------ Dataset extract
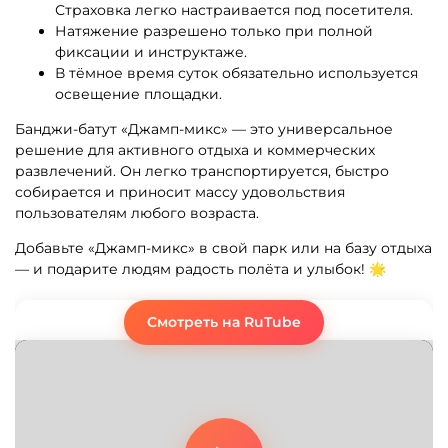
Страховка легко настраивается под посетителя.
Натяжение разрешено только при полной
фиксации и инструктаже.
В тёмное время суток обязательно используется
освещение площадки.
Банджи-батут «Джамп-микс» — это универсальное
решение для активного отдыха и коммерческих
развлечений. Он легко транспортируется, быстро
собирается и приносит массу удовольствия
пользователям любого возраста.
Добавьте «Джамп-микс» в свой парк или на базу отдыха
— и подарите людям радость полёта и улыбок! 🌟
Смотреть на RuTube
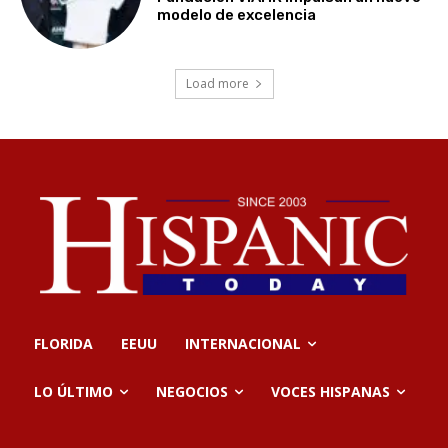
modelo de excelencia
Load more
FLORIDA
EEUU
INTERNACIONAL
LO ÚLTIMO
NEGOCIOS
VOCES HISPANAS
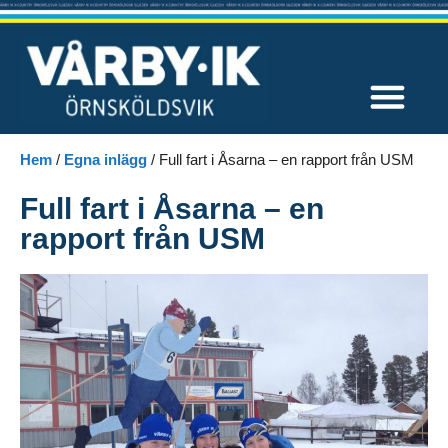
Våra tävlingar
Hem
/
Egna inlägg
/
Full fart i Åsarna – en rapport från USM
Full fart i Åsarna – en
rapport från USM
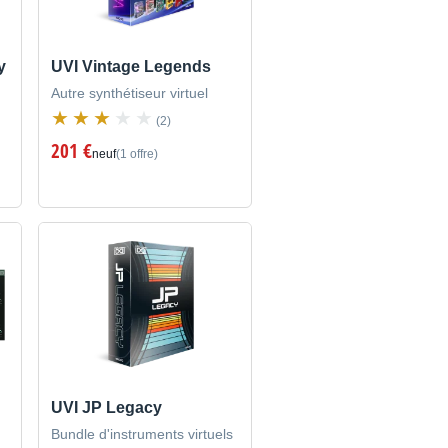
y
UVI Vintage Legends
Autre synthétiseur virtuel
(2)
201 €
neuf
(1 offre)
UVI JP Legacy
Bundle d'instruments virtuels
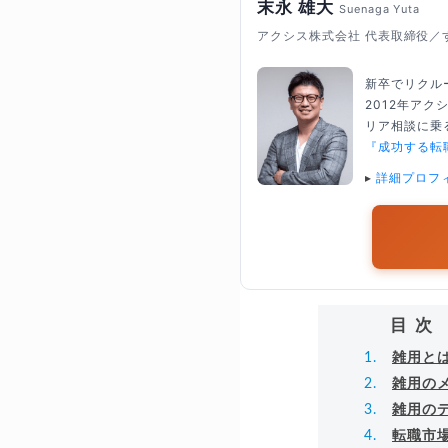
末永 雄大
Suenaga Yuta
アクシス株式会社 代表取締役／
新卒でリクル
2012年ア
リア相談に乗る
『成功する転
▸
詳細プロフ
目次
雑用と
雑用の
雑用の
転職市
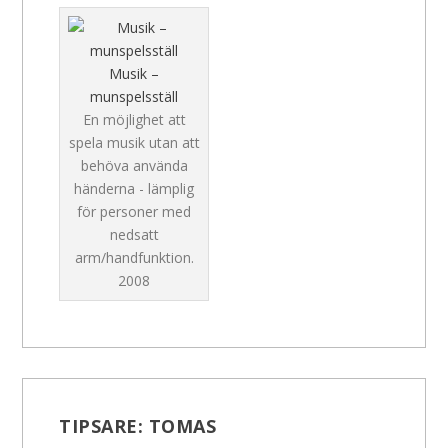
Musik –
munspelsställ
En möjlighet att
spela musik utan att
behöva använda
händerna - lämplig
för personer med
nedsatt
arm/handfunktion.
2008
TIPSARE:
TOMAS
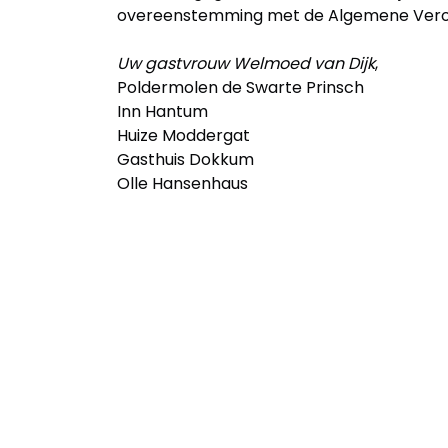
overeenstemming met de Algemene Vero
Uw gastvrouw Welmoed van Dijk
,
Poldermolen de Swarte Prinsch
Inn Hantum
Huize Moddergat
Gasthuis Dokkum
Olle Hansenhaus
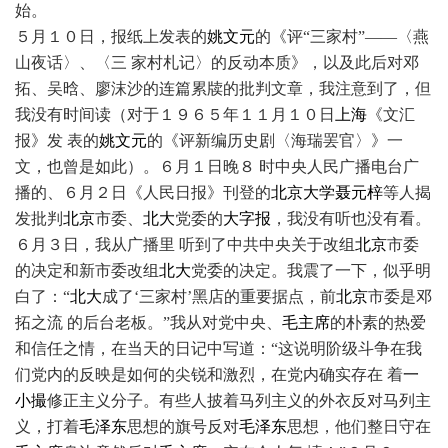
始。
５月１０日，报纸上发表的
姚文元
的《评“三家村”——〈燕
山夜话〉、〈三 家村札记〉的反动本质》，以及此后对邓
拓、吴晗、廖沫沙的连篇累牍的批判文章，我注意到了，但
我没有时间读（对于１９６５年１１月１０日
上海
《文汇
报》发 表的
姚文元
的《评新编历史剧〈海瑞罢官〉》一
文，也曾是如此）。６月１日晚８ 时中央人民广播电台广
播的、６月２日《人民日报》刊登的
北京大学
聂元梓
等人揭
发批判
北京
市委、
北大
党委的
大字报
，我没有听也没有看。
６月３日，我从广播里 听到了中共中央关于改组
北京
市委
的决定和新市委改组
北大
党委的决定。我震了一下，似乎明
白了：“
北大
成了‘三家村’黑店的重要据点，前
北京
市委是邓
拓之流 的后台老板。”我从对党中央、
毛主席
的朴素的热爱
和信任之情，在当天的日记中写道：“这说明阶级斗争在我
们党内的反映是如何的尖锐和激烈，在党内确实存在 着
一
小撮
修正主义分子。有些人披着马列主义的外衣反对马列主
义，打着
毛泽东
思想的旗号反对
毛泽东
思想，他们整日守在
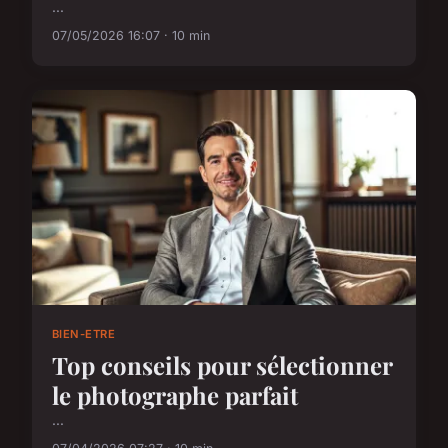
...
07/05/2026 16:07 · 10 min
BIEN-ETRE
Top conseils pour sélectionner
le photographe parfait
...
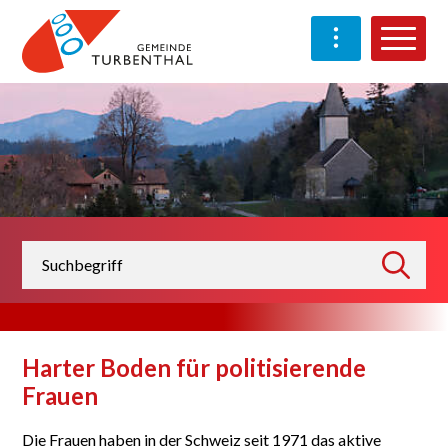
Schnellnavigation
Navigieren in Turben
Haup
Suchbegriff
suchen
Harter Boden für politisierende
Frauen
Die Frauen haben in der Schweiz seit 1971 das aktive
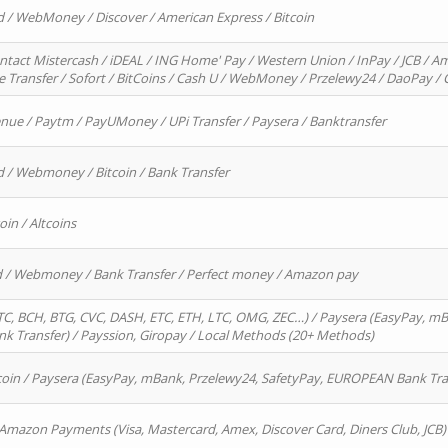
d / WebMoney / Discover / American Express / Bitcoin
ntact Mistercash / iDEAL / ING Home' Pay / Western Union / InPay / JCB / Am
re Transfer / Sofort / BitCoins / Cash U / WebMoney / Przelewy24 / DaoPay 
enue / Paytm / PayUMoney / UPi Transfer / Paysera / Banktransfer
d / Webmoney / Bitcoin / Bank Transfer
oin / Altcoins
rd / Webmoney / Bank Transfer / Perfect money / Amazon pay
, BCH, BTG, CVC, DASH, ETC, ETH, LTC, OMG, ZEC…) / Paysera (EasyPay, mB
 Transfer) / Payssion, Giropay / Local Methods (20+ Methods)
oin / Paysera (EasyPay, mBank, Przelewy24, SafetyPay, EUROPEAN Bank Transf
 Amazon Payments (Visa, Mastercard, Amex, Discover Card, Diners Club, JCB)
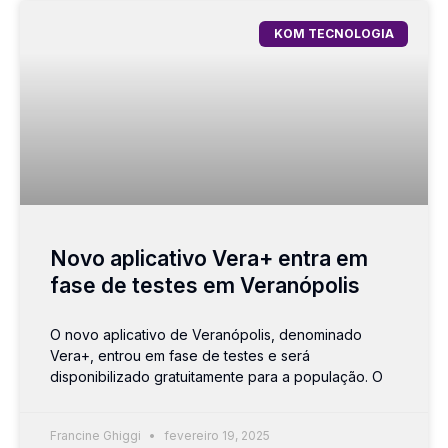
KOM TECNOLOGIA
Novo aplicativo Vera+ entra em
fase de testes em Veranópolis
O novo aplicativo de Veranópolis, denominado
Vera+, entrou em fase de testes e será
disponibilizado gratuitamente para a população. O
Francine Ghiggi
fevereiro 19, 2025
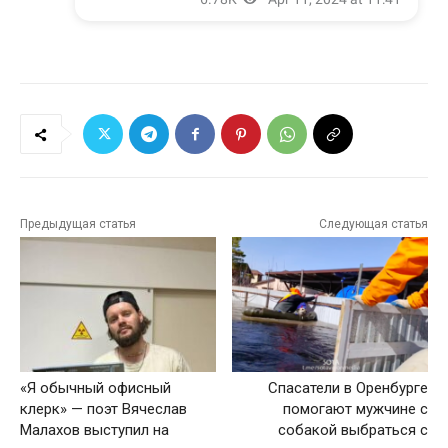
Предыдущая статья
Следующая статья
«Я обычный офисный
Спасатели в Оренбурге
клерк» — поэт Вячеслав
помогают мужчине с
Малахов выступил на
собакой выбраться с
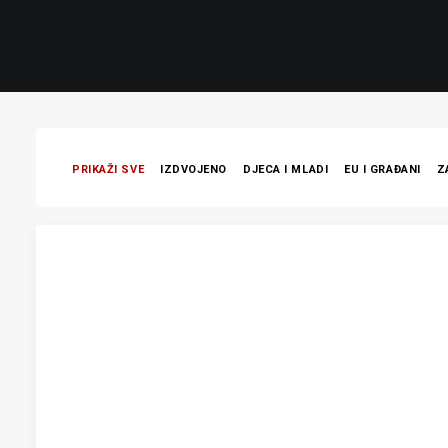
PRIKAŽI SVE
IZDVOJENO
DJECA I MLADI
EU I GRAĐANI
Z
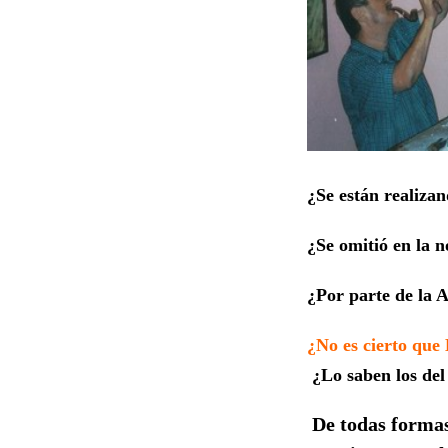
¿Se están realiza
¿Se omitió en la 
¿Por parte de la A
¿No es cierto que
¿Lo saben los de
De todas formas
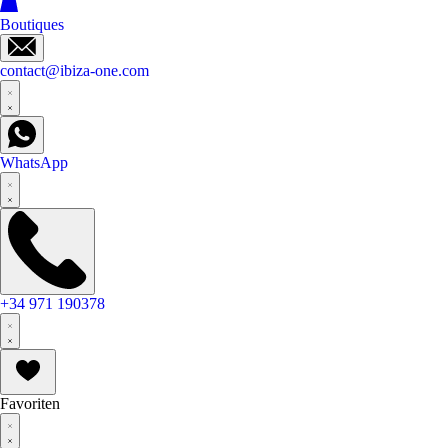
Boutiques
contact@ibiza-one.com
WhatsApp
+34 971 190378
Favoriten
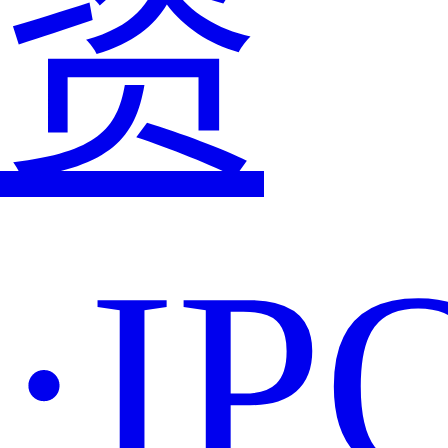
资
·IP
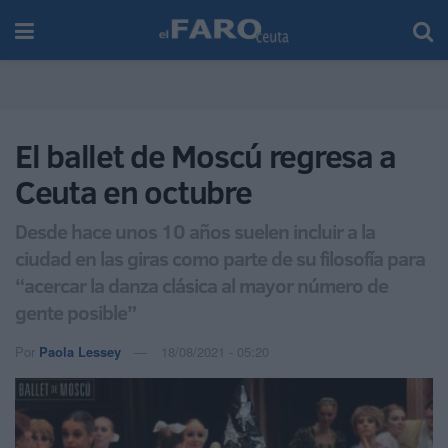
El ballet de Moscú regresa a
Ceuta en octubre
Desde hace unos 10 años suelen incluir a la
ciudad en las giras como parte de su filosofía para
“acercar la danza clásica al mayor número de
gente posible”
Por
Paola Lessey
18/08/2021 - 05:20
------------
How to complete this task:
Working through the data above, find every line holding "статья" and copy it.

Answer to this problem:
Предыдущая статья
Следующая статья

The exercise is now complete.